The Chech region is situated on the border of the much larger regions of Macedonia and Thrace. It covers the western Rhodope Mountains and the northern slopes of Falakro (Боздаг, Bozdag). It is divided in two: Drama Chech and Nevrokopi Chech. The first one and partially the second one is in Greece.

According to Vasil Kanchov the eastern border of Chech is the Dospat River and the western one is the river of Dabnitsa. Thus the Chech comprises the municipalities: Satovcha, Dospat and the villages in the valleys of the Dospat River and Bistritsa river. The villages in the Greek Chech are part of Kato Nevrokopi municipality and Sidironero community. The Pomak population of the Greek part of Chech was exchanged with Turkey during the Greek-Turkish population exchange in 1923 and replaced with Orthodox Christians from Turkey. Many of the Chech villages in Greece are now abandoned.

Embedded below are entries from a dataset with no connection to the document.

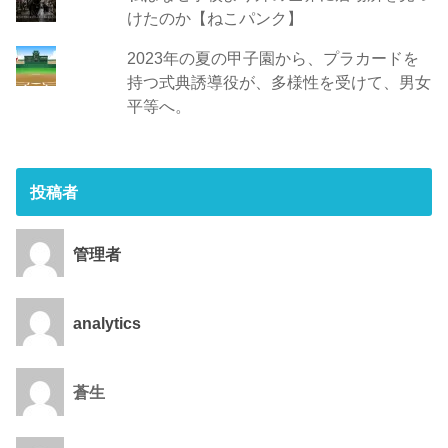
けたのか【ねこパンク】
2023年の夏の甲子園から、プラカードを
持つ式典誘導役が、多様性を受けて、男女
平等へ。
投稿者
管理者
analytics
蒼生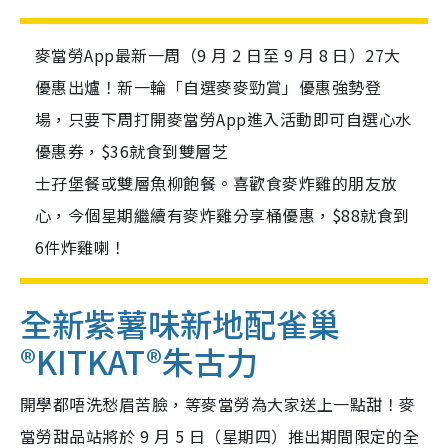
麥當勞App最新一周（9 月 2 日至 9 月 8 日）27大
優惠出爐！新一輪「自選麥麥勁賞」優惠強勢登
場，只要下周打開麥當勞App進入活動即可自選心水
優惠券，$36就食到雙層芝
士孖堡餐或雙層魚柳飽餐。喜歡食麥炸雞的朋友放
心，今個星期繼續有麥炸雞分享桶優惠，$88就食到
6件炸雞喇！
全新紫薯味新地配雀巢
®KITKAT®朱古力
開學都唔洗愁眉苦臉，等麥當勞為大家送上一點甜！麥
當勞甜品站將於 9 月 5 日（星期四）推出期間限定的全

== Settlements of Nevrokopski Chech ==

The major settlements of the northern part of Chech are enlisted by Vasil Kanchov in two of his works.

=== Settlements in Bulgaria ===

- Satovcha Municipality: Bogolin, Dolen, Fargovo, Godeshevo, Kochan, Kribul, Osina, Pletena, Satovcha, Slashten, Tuhovishta, Vaklinovo, Valkosel, Zhizhevo
- Dospat Municipality: Brashten, Ljubcha and Tsrancha
- Garmen Municipality: Dolno Dryanovo, Hvostiane, Krushevo, Oreshe
- Hadzhidimovo Municipality: Ablanitsa, Beslen, Blatska, Teplen

=== Settlements in Greece ===

- Drama municipality: Kastanohoma (Zarnovitsa), Mirsinero (Pepelash)
- Nevrokopi municipality: Agios Petros (Peruh), Agriokerasea (Izbishta), Ahladomilea (Debren), Delta (Vitovo), Diplohori (Dablen), Eklisaki (Manastir), Erimoklisia (Kolyarba), Katahloron (Rakishten), Kremasta (Lozna), Kritaristra (Kashitsa), Lakouda (Gorna Lakavitsa), Mavrohori (Tisovo), Melisomandra (Maloshijtsa), Mesovuni (Siderovo), Milopetra (Mazhdel), Mikroklisura (Dolna Lakavitsa), Mikromilia (Ustitsa), Perasma (Stranen), Pochan, Poliliton (Sarchan, Staredzik), Potami (Borovo), Psihron (Kosten), Shurdilovo, Virsan (Vrashten), Vrahohori (Boren)
- Sidironero community: Dobryadzil, Evrenes (Pulovo), Kainchen (Antilalos), Kalikarpo (Lovchishta), Kesariano (Ruskovo), Klista (Kolyush), Kokino (Barhovo), Limon (Rashovo), Magnisio (Grazhdel), Oropedio (Vladikovo), Papades (Popovo selo), Plakostroto (Glum), Sidironero, (Osenitsa), Skaloti (Liban), Stavrodromi (Orhovo), Voskotopi (Verdzhenitsa, Drazhenitsa), Vounohori (Pribojna), Vrahotopos (Kalchovo)

Italics indicates not inhabited settlement at the 2001 census.